WHEREAS auditor independence of Company management helps guarantee the integrity of financial statements;
WHEREAS auditor selection by Company management may compromise auditor independence of Company management;
THEREFORE Fleetwood shareowners request the Board of Directors to have the auditor selected annually by shareowner vote. To insulate auditor selection from influence by Company management, any qualified auditing firm could put itself on the ballot. Shareowners request the Board to take all necessary steps to enact this resolution in time to hold the first such vote at the year-2003 shareowner meeting.
Supporting Statement:
Wall Street Journal, January 15, 2002:
"The accounting industry is in urgent need of reform.
The Enron fiasco is only the latest in a string of episodes involving Big 5 accounting firms in which outside auditors repeatedly blessed questionable financial maneuvers -- until companies’ fortunes collapsed under mountains of previously undisclosed debt and phony profits."

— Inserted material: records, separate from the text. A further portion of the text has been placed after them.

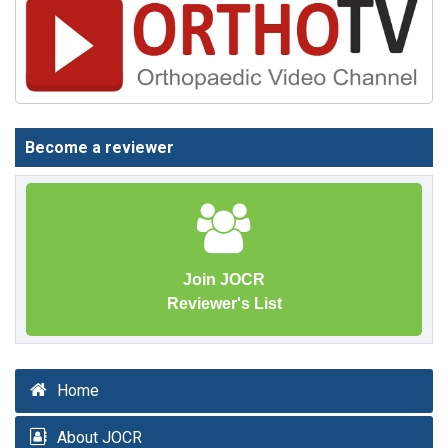
Become a reviewer
Join JOCR
Reviewer's List
Home
About JOCR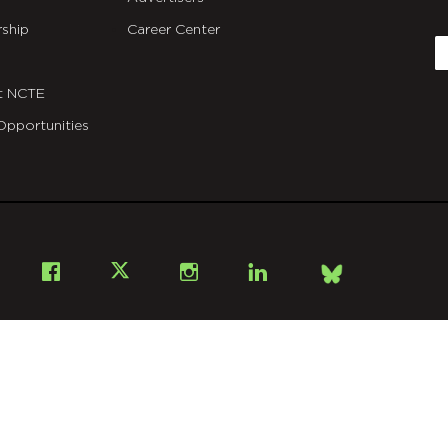
C
ship
Career Center
E
t NCTE
Opportunities
Bsky
Facebook
X
Instagram
LinkedIn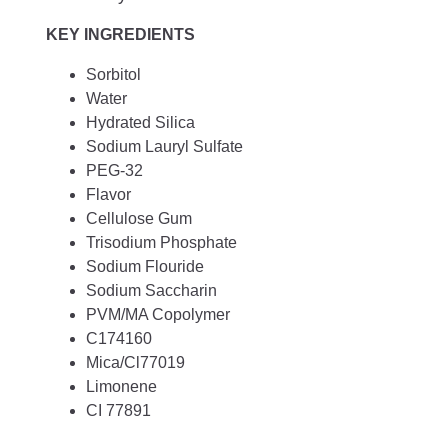
KEY INGREDIENTS
Sorbitol
Water
Hydrated Silica
Sodium Lauryl Sulfate
PEG-32
Flavor
Cellulose Gum
Trisodium Phosphate
Sodium Flouride
Sodium Saccharin
PVM/MA Copolymer
C174160
Mica/Cl77019
Limonene
CI 77891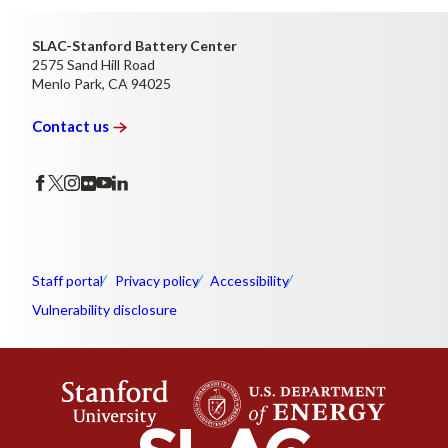
SLAC-Stanford Battery Center
2575 Sand Hill Road
Menlo Park, CA 94025
Contact
us
Staff portal
Privacy policy
Accessibility
Vulnerability disclosure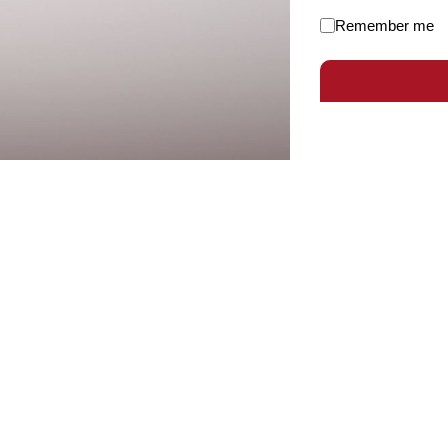
Remember me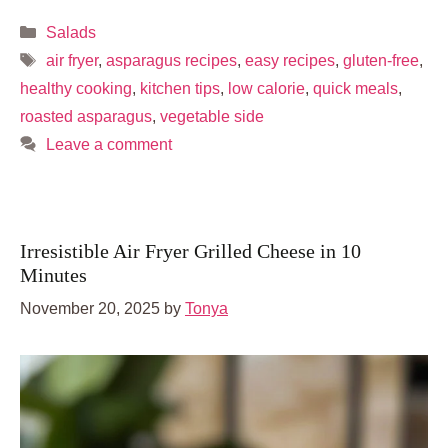
Categories
Salads
Tags
air fryer
,
asparagus recipes
,
easy recipes
,
gluten-free
,
healthy cooking
,
kitchen tips
,
low calorie
,
quick meals
,
roasted asparagus
,
vegetable side
Leave a comment
Irresistible Air Fryer Grilled Cheese in 10
Minutes
November 20, 2025
by
Tonya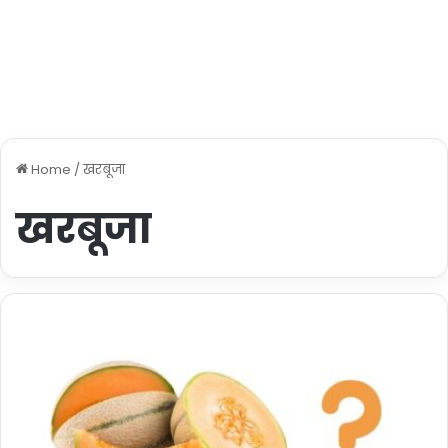
Home
/
खरबूजा
खरबूजा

The Economist, October 28, 2000:
"There is plenty of evidence that financial statements often fail to come up to scratch. The number of companies restating their accounts—never in ways that make them appear healthier—has been rising so fast as to have become almost commonplace. Well-known firms whose audited profits shrunk in a restatement include Waste Management, Sunbeam and CUC International, during its merger with Cendant. Investors have lost billions of dollars, and much of their faith in auditors."
In the current system, management chooses the auditor, and shareowners merely rubber-stamp that choice. Under this proposal however, shareowners would choose (by vote) among several auditing firms competing for the position. This would encourage auditors to build their reputations in the eyes of investors rather than in the eyes of management, creating new pressure for higher standards. Investors could decide how important auditor independence is to them, and how it should be assessed.
The average investor may seem ill-equipped to make such assessments on her own. But she would not make them on her own. She would benefit from consensus-building discussion by the entire investment community, including proxy advisory firms. It is much easier to assess reputations of auditors than of board members, because there are only a handful of auditing firms, versus hundreds of board candidates for a diversified portfolio of stocks over the years.
As with other voting matters, management would presumably make a recommendation on which auditor to choose. Even if the management-recommended auditor is never voted out, a rising percentage of opposition votes would provide a healthy early warning to the auditor, that its reputation is slipping and corrective action is required.
This is not to imply that there are accounting biases at Fleetwood in particular, but no one knows when and where problems may occur. This proposal would create a competitive market for auditor reputation. Investors would gain the power and flexibility to determine standards of auditing services that best meet their needs.